**EXERCISE DIRECTIONS**
Drop every picture and copy exactly the lines from the one with "LINKS DE USUARIO" through the last line of the listing below.

######

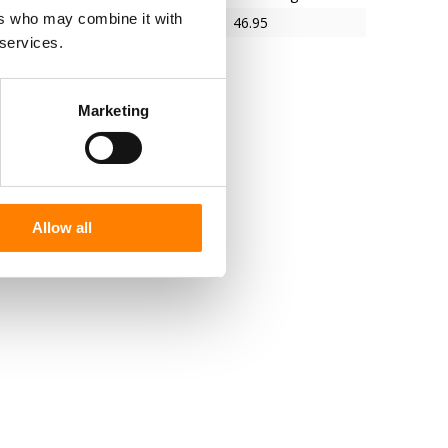
ers who may combine it with
46.95
 services.
Marketing
Allow all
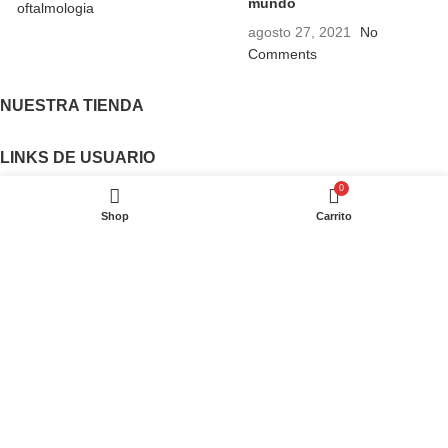
mundo
agosto 27, 2021
No
Comments
NUESTRA TIENDA
LINKS DE USUARIO
0
Política de Privacidad
Shop
Carrito
Garantías
Términos y Condiciones
Contáctenos
Últimas Noticias
Sitemap
EMILY GLASSES
2026 desarrollado por
DYNALOOM
. SOLUCIONES PARA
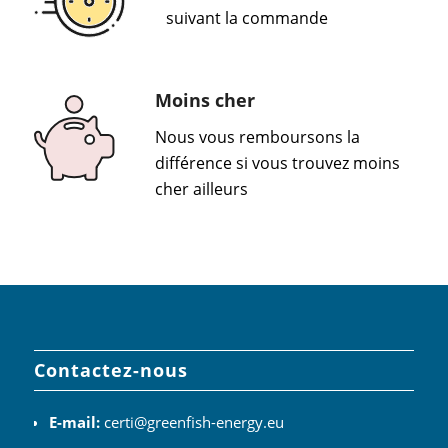
suivant la commande
Moins cher
Nous vous remboursons la
différence si vous trouvez moins
cher ailleurs
Contactez-nous
E-mail:
certi@greenfish-energy.eu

######

**SOLVED PROBLEM**
LINKS DE USUARIO
0
Política de Privacidad
Shop
Carrito
Garantías
Términos y Condiciones
Contáctenos
Últimas Noticias
Sitemap
EMILY GLASSES
2026 desarrollado por
DYNALOOM
. SOLUCIONES PARA
suivant la commande
Moins cher
Nous vous remboursons la
différence si vous trouvez moins
cher ailleurs
Contactez-nous
E-mail:
certi@greenfish-energy.eu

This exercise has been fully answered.